Find the line containing "Postales de B.C.S." in the entries below. Restate it and each line after it, word for word, up to and including the line containing "Reduce las pérdidas".

--- START ---

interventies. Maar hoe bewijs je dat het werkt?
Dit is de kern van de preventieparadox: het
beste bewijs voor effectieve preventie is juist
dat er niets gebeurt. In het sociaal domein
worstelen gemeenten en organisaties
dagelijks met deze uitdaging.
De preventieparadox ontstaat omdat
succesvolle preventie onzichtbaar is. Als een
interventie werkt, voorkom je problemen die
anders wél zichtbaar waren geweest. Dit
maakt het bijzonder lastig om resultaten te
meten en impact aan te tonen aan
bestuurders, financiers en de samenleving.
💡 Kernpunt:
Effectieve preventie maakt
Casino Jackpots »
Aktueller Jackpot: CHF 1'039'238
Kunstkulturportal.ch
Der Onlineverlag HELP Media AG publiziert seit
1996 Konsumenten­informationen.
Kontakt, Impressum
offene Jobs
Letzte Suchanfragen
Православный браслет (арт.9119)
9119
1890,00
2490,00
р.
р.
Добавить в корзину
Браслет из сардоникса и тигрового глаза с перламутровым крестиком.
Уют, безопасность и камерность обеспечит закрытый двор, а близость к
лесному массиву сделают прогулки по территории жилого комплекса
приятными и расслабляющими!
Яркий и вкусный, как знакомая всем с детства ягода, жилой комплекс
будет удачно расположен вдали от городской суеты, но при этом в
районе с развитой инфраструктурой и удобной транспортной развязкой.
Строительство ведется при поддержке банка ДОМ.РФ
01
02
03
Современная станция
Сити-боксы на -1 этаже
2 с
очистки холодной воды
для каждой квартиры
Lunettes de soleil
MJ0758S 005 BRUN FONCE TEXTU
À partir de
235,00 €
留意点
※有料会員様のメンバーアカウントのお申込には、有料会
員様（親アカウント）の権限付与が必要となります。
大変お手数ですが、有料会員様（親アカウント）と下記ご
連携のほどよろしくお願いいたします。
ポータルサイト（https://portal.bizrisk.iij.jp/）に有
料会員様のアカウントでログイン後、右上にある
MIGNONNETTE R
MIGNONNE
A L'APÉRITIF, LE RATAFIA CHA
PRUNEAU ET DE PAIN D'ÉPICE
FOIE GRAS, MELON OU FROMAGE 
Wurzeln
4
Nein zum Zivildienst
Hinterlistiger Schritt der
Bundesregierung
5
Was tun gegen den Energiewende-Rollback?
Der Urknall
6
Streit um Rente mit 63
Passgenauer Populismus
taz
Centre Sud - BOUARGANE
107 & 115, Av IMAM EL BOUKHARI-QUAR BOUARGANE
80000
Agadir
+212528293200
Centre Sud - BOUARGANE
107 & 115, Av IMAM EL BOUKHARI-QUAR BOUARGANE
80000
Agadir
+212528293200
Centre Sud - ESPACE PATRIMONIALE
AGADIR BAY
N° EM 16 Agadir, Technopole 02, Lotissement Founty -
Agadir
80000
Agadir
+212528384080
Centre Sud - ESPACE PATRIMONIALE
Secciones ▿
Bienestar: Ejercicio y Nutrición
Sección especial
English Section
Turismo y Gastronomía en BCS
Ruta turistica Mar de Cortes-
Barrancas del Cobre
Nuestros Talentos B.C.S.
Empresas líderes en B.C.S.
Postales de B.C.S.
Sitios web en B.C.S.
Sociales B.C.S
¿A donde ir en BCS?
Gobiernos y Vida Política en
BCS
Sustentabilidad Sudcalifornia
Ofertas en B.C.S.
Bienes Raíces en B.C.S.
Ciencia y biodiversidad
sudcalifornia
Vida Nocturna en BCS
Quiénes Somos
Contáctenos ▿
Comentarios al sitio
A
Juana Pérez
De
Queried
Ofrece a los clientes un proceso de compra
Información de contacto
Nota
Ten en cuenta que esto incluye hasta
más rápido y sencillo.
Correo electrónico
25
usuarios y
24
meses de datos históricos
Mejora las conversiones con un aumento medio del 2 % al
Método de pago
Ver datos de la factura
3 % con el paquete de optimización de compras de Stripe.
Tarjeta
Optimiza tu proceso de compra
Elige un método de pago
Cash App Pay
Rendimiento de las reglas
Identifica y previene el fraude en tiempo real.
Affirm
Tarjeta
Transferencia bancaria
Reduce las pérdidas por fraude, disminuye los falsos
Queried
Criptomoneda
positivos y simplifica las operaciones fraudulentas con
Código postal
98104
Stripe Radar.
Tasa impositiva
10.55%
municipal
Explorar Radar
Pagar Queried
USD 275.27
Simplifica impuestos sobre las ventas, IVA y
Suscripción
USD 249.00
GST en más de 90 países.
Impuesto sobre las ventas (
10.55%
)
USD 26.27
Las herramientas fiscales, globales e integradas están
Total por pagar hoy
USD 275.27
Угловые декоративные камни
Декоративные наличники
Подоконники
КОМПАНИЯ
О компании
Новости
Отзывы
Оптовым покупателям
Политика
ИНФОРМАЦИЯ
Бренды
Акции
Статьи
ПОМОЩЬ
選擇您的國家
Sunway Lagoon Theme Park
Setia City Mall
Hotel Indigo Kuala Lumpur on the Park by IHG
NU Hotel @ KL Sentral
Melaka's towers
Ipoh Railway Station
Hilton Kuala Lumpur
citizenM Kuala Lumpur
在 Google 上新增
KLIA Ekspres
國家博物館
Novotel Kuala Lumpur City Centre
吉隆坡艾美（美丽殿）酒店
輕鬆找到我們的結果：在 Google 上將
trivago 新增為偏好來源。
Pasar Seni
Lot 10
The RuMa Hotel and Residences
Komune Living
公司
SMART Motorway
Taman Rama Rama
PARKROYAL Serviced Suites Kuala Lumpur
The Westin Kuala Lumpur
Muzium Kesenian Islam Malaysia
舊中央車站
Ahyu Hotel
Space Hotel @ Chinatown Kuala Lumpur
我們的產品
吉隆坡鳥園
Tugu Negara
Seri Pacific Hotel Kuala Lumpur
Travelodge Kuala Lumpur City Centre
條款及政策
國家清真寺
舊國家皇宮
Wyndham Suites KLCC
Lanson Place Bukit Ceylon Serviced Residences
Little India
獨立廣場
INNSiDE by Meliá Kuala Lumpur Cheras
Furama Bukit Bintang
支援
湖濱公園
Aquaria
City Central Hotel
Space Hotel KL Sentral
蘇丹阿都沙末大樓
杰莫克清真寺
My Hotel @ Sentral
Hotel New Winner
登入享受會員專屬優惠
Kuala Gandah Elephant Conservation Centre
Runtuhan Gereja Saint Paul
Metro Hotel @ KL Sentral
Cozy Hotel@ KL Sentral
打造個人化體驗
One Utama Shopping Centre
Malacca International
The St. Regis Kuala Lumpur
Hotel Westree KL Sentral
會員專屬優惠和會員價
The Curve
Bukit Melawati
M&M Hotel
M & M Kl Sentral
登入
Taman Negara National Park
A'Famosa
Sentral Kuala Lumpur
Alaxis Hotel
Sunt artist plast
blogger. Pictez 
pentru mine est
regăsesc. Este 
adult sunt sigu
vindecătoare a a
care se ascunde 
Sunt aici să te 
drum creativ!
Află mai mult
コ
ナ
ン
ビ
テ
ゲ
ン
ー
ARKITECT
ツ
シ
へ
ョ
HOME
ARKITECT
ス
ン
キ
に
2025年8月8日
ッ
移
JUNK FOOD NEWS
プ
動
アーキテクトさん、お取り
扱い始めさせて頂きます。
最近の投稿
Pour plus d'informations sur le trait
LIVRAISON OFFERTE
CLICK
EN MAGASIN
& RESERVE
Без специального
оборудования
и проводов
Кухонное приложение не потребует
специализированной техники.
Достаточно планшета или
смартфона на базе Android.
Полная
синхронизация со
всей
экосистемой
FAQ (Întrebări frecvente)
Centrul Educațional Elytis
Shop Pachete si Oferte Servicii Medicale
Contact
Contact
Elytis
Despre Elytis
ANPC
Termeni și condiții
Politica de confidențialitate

--- END ---

→ **SOLUTION FOR THIS TASK**
Postales de B.C.S.
Sitios web en B.C.S.
Sociales B.C.S
¿A donde ir en BCS?
Gobiernos y Vida Política en
BCS
Sustentabilidad Sudcalifornia
Ofertas en B.C.S.
Bienes Raíces en B.C.S.
Ciencia y biodiversidad
sudcalifornia
Vida Nocturna en BCS
Quiénes Somos
Contáctenos ▿
Comentarios al sitio
A
Juana Pérez
De
Queried
Ofrece a los clientes un proceso de compra
Información de contacto
Nota
Ten en cuenta que esto incluye hasta
más rápido y sencillo.
Correo electrónico
25
usuarios y
24
meses de datos históricos
Mejora las conversiones con un aumento medio del 2 % al
Método de pago
Ver datos de la factura
3 % con el paquete de optimización de compras de Stripe.
Tarjeta
Optimiza tu proceso de compra
Elige un método de pago
Cash App Pay
Rendimiento de las reglas
Identifica y previene el fraude en tiempo real.
Affirm
Tarjeta
Transferencia bancaria
Reduce las pérdidas por fraude, disminuye los falsos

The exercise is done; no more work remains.